Travis asks: Do you think that teams that are having rotation trouble are kicking themselves for not taking a chance on Vidal Nuno during the Rule 5 draft?

Eh, maybe one or two. The Nuno hype machine is a little out of control though. Sergio Mitre dominated Spring Training a few years ago, but it didn’t mean anything. Nuno has been impressive so far and I’m sure there’s a team or two who could use him in the rotation, but be careful not to overrate performance this time of year.

(Ronald Martinez/Getty)
(Ronald Martinez/Getty)

Peter asks: The Joba Chamberlain+ for Mike Olt rumors have swirled over the past week but what about Joba+ for Mitch Moreland?

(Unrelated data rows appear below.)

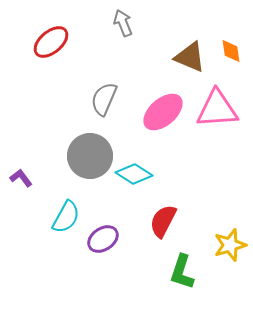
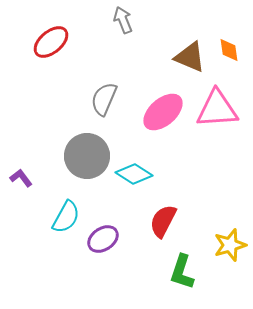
gray arrow: moved 3 px up
orange diamond: moved 2 px left, 1 px up
gray circle: moved 3 px left
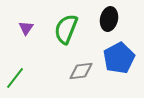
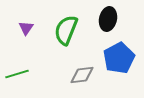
black ellipse: moved 1 px left
green semicircle: moved 1 px down
gray diamond: moved 1 px right, 4 px down
green line: moved 2 px right, 4 px up; rotated 35 degrees clockwise
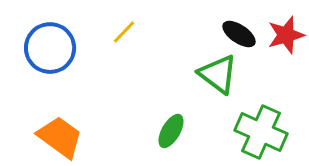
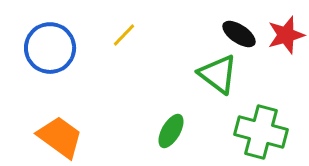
yellow line: moved 3 px down
green cross: rotated 9 degrees counterclockwise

Moreland, 27, has hit .264/.328/.441 (100 wRC+) with 40 homers in 295 big league games over the last three years. He’s a left-handed hitting first baseman (who can fake a corner outfield spot) with a big platoon split, so he’d need a righty hitting complement. Moreland would help the Yankees right now obviously, but I wouldn’t give up much more than Joba for him. Maybe just a secondary prospect from 20+ range of my preseason top 30. Lefty hitting first basemen with platoon issues aren’t the most difficult players to find.

J.R. asks: With some of the stories emerging about Alfredo Aceves, do you think “character” and “makeup” issues directly lead to his release from the Yankees?

Yes, absolutely. Non-tendering him after 2010 was still a questionable move — even with the injuries, did he really have zero trade value? — but it’s becoming more and more obvious why they did it. I’m in the camp that thinks the Yankees are overrating character and makeup these days, but Aceves is on a different level. He’s borderline Carlos Zambrano crazy.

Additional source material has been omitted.